State v. Jones, 2020-Ohio-6729, ¶ 42; State v. Freshwater, 2023-Ohio-1248, ¶ 10 (11th
Dist.) (“[g]iven the holding in Jones, we are precluded from reviewing whether [the
defendant’s] sentence is supported by the record under R.C. 2929.12”). The weight to
be given to Martinez-Rios’ cultural background and age was an issue for the trial court to
decide. For these reasons, we find no error in the application of R.C. 2929.12. State v.
Hoyle, 2023-Ohio-3217, ¶ 16 (11th Dist.).
Consideration of R.C. 2929.11
{¶14} Martinez-Rios also argues that the court failed to consider R.C. 2929.11 and
a prison sentence was not appropriate given that he is a non-violent, first time offender.
PAGE 4 OF 6
Case No. 2025-L-035 {¶15} “[T]he inclusion of language in a sentencing entry affirmatively stating that
the court considered the purposes of sentencing set forth in R.C. 2929.11 defeats a claim
that the trial court failed to consider those statutory guidelines.” State v. Russell, 2020-
Ohio-3243, ¶ 58 (11th Dist.). Here, the court both stated that it considered R.C. 2929.11
and explained the reasons for its sentence, including that it believed Martinez-Rios
exhibited predatory behavior and caused harm to the victim. Again, Jones prohibits us
from vacating a sentence “based on the lack of support in the record” for the trial court's
findings under R.C. 2929.11. Miller, 2025-Ohio-339, at ¶ 16 (11th Dist.); State v. Reed,
2023-Ohio-1324, ¶ 17 (11th Dist.) (appellant’s arguments “essentially ask this Court to do
what it cannot do – review whether the record supported the trial court's decision to
impose a prison term rather than a community control sanction”). Provided the trial court
considers the appropriate factors, it has “full discretion to impose a sentence within the
statutory range.” State v. Foti, 2020-Ohio-439, ¶ 73 (11th Dist.). Martinez-Rios’

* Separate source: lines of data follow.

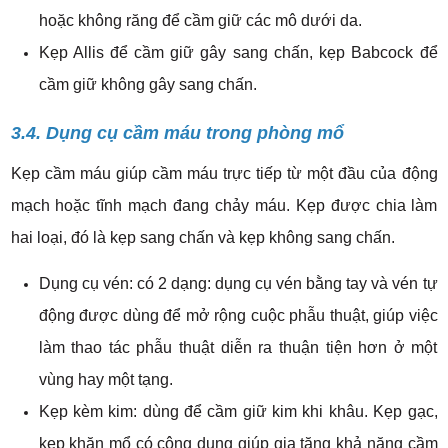
hoặc không răng để cầm giữ các mô dưới da.
Kẹp Allis để cầm giữ gây sang chấn, kẹp Babcock để
cầm giữ không gây sang chấn.
3.4. Dụng cụ cầm máu trong phòng mổ
Kẹp cầm máu giúp cầm máu trực tiếp từ một đầu của động
mạch hoặc tĩnh mạch đang chảy máu. Kẹp được chia làm
hai loại, đó là kẹp sang chấn và kẹp không sang chấn.
Dụng cụ vén: có 2 dạng: dụng cụ vén bằng tay và vén tự
động được dùng để mở rộng cuộc phẫu thuật, giúp việc
làm thao tác phẫu thuật diễn ra thuận tiện hơn ở một
vùng hay một tạng.
Kẹp kèm kim: dùng để cầm giữ kim khi khâu. Kẹp gạc,
kẹp khăn mổ có công dụng giúp gia tăng khả năng cầm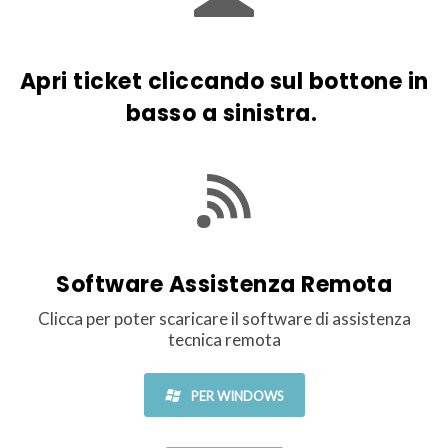
Apri ticket
cliccando sul bottone in
basso a sinistra.
Software Assistenza Remota
Clicca per poter scaricare il software di assistenza
tecnica remota
PER WINDOWS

sentences were within the range for fourth-degree felonies, which provides for a sentence
of up to 18 months. R.C. 2929.14(A)(4).
{¶16} The sole assignment of error is without merit.
{¶17} For the foregoing reasons, the judgment of the Lake County Court of
Common Pleas, sentencing Martinez-Rios to an aggregate prison term of 80 months for
five counts of Unlawful Sexual Conduct with a Minor, is affirmed. Costs to be taxed
against appellant.
MATT LYNCH, J.,
EUGENE A. LUCCI, J.,
concur.
PAGE 5 OF 6
Case No. 2025-L-035 JUDGMENT ENTRY
For the reasons stated in the Opinion of this court, the assignment of error is
without merit. The order of this court is that the judgment of the Lake County Court of
Common Pleas is affirmed.
Costs to be taxed against appellant.
JUDGE SCOTT LYNCH
JUDGE MATT LYNCH, concurs
JUDGE EUGENE A. LUCCI, concurs
THIS DOCUMENT CONSTITUTES A FINAL JUDGMENT ENTRY
A certified copy of this opinion and judgment entry shall constitute the mandate pursuant to Rule 27 of the Ohio Rules of Appellate Procedure.